In this article we look at what could happen to your monthly AWS spend if you have not optimised your infrastructure to accommodate the volume of changes.


You can also watch a video case study too.


When you first onboard Audit Trail it is tempting to select the lowest cost components in order to keep your costs down. In theory this is the right approach. However in practise by selecting a database capacity that becomes overloaded, you can increase your costs more than it would be if you had selected a more powerful database. Let's take a look at how that can happen.


Let's take a look at The Adam James Foundation (a fictitious organisation). They setup their database with a size medium when prompted to so.



In AWS, this corresponds to a DocumentDB database instance class size of db.t3.medium. 


The AJF thought that this would be sufficient for quiet times and busy times. What they did not realise was that this database was becoming "overheated". Normally a database can keep all the data it needs to work with in memory. However, the greater the number of changes the larger the amount of memory it needs to work with. If there is not enough memory then it will use a swap disk i.e. instead of keeping items in RAM, it will write them to disk in order to use them.


AWS charges for the hourly use of the database but also for input/output (IO) usage. Because the database was having to write so much to disk, the IO usage went up enormously.


We can see this on the cost explorer.



The first thing to note is that, if you have TechSoup AWS credits (or any other credits), it is worthwhile removing it from the view. On the right-hand filter select to exclude credits:



I have also set up this view with my date range, a monthly granularity and grouping by Usage type. To focus in on the database, I am filtering on Service, selecting only DocumentDB (with MongoDB compatibility).


The vast majority of cost here is the blue item - USE2-StorageIOUsage. This is the input/output cost of the swap disk. To lower this cost, we can increase the database class to a higher level. You can either do this via the Audit Trail Configuration application or directly in AWS. I selected "Large" which corresponds to db.r6g.large instance. This costs almost 4 times as much per hour but, the idea is that this will be greatly offset by a lowered IO value.


Another indicator...


There is another indicator that things were not going as planned...


Let's bring up the database in AWS. In the search box search for  atinstance-1. Under the resources area of the results, you should see atinstance-1



Under the monitoring tab, there are a lot of graphs. We are going to look at two of them. Firstly CPU Utilization.


This shows us that, for much of the time the CPU was working hard and quite a few occasions it was up at 100%.


The next graph is the Buffer Cache Hit Ratio in Percent. 



This graph shows us the efficiency with which the in-memory data cache  is utilized. A high percentage indicates that most read operations are being served from the in-memory cache which is faster than reading from disk. The higher the value the better. Ideally we want to be up towards 100%.


When we changed the database class to large (on the right of the graph), 100% was hit consistently.


How come we are producing so much data?


It can be difficult to recognise how many changes you are actually producing. On a basic level you may think of just those members of staff who are going into records and updating them. In which case that maybe just a 100 records per day. However when you consider other changes, such as imports or global changes and then also think about automated processes that just happen e.g. maybe you have connections to third party applications that are adding or updating data then the figures can mount up.
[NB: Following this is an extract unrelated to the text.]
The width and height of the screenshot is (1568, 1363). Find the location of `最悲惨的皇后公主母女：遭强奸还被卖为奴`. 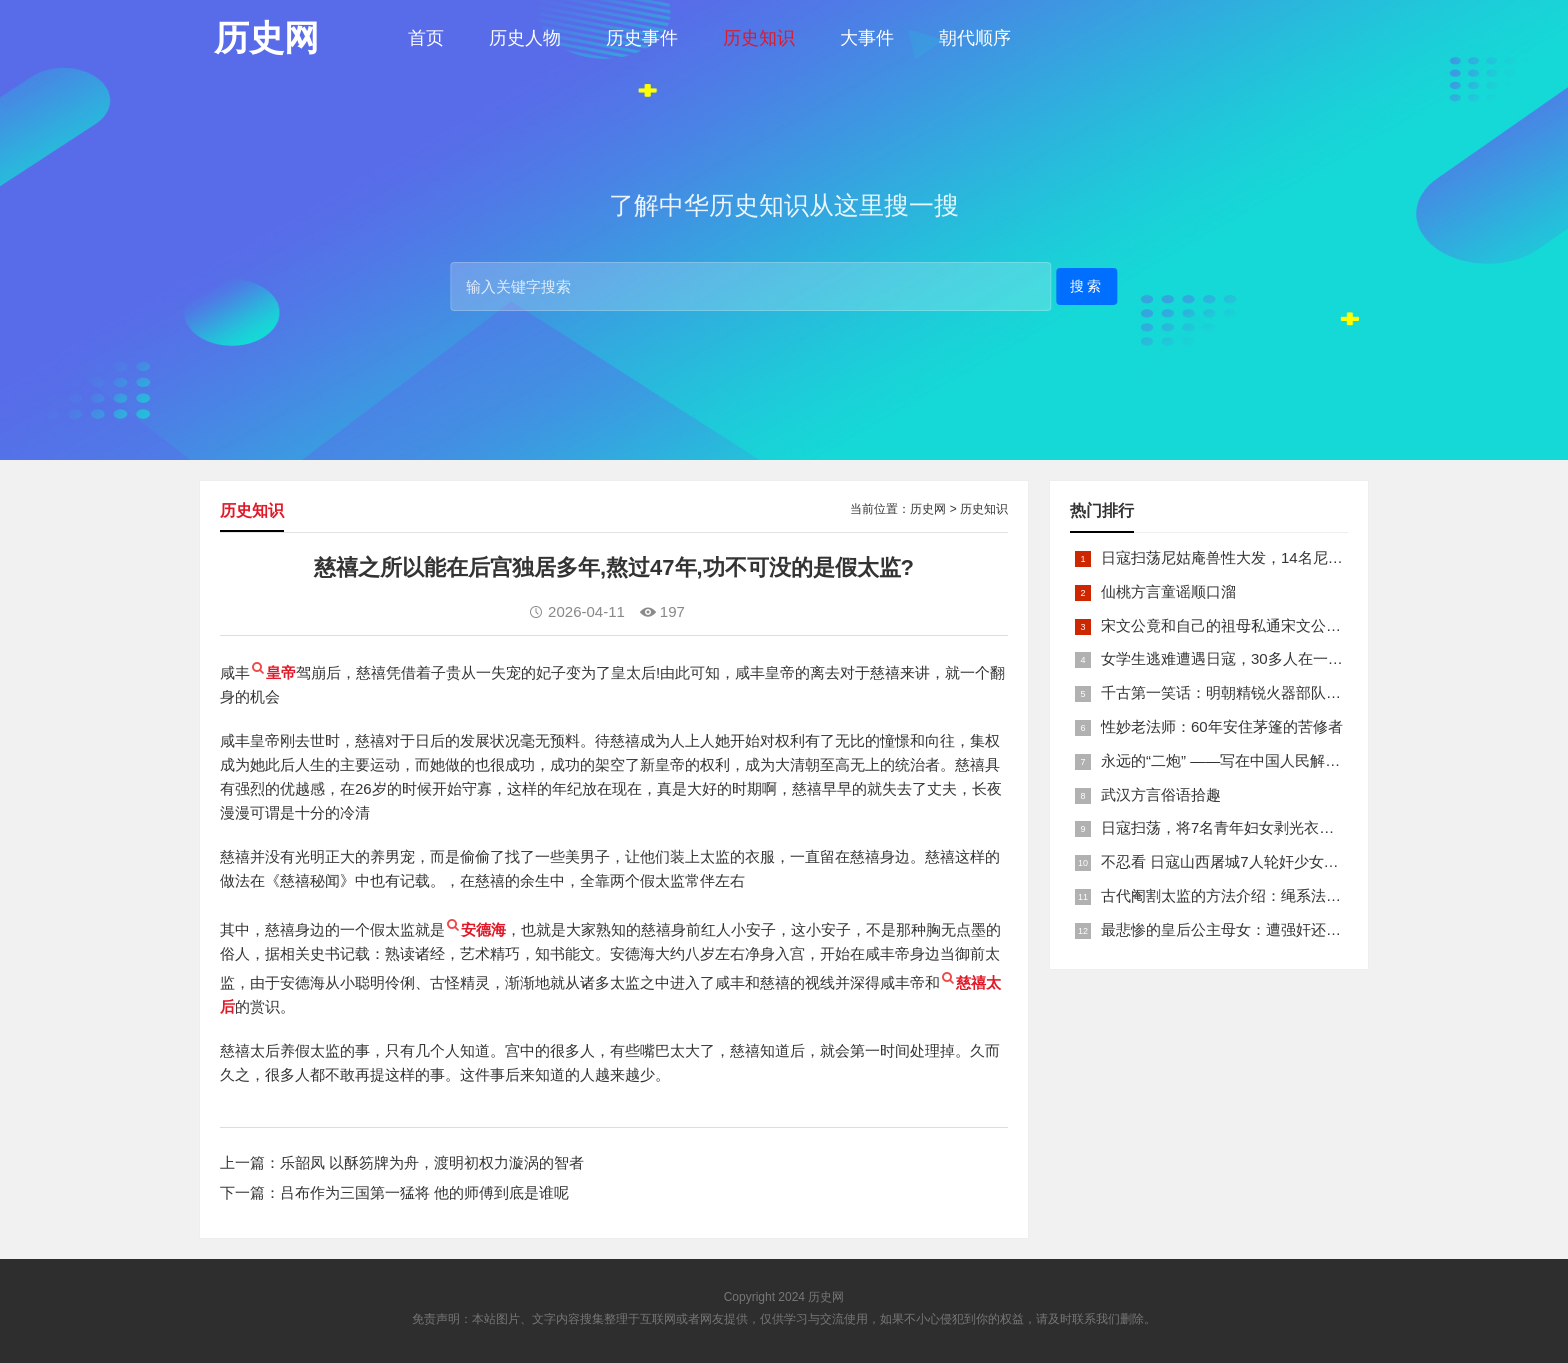 最悲惨的皇后公主母女：遭强奸还被卖为奴 is located at coordinates (1243, 929).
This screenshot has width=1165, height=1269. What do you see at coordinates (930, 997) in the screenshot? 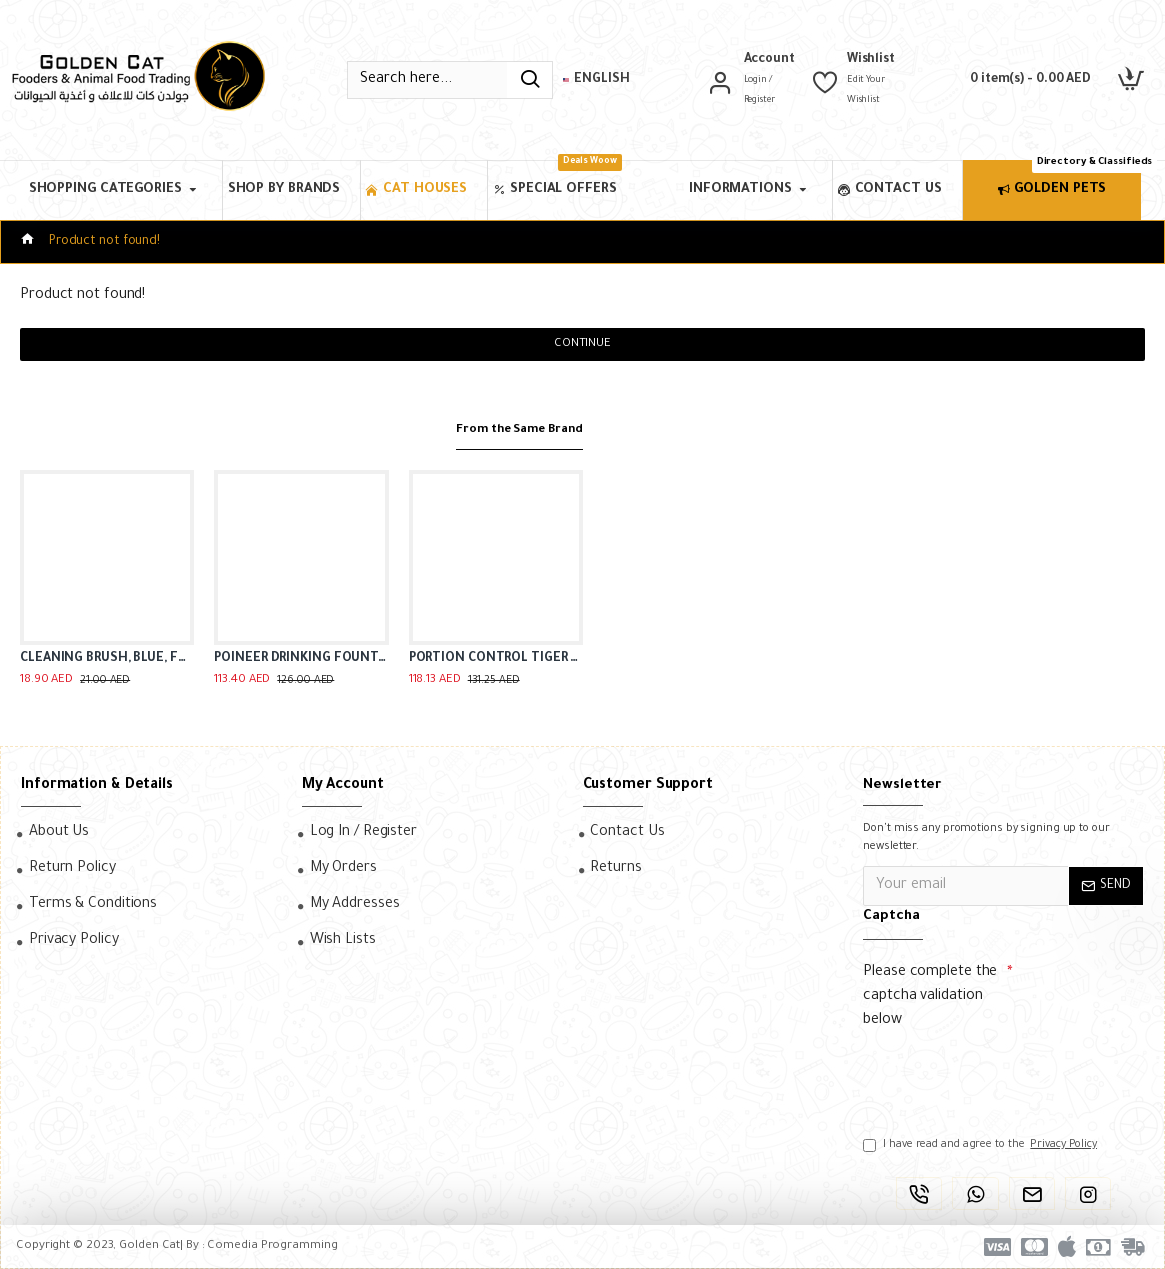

If you are seeing delays in data being added to the Viewer then you should also be wary. (If you are not seeing any data then that is another story. There could be an API key issue or your database search may be timing out - a larger database instance class would certainly help here too).


It is possible to check the "queue". Whenever data comes in from Blackbaud, so that it does not overwhelm the AWS infrastructure, it is added to a queue - a FIFO SQS queue to be precise. Let's bring up this queue.


In the AWS search box, enter. ATQueue.fifo. Again, under the resources select the entry for ATQueue.fifo.


If we go to the monitoring tab and look at some of the graphs shown there.



This shows the approximate number of message on the queue. Each message corresponds to one field change. This is a worrying picture. Firstly within the space of a few hours the numbers increase dramatically from around 370k up to around 470k. There may be a very good reason for this i.e. a large import of data. What is important is to see the numbers fall again. If, when we look at the activity later on we can a lowering of the numbers, then we know that our database can cope with the numbers coming off.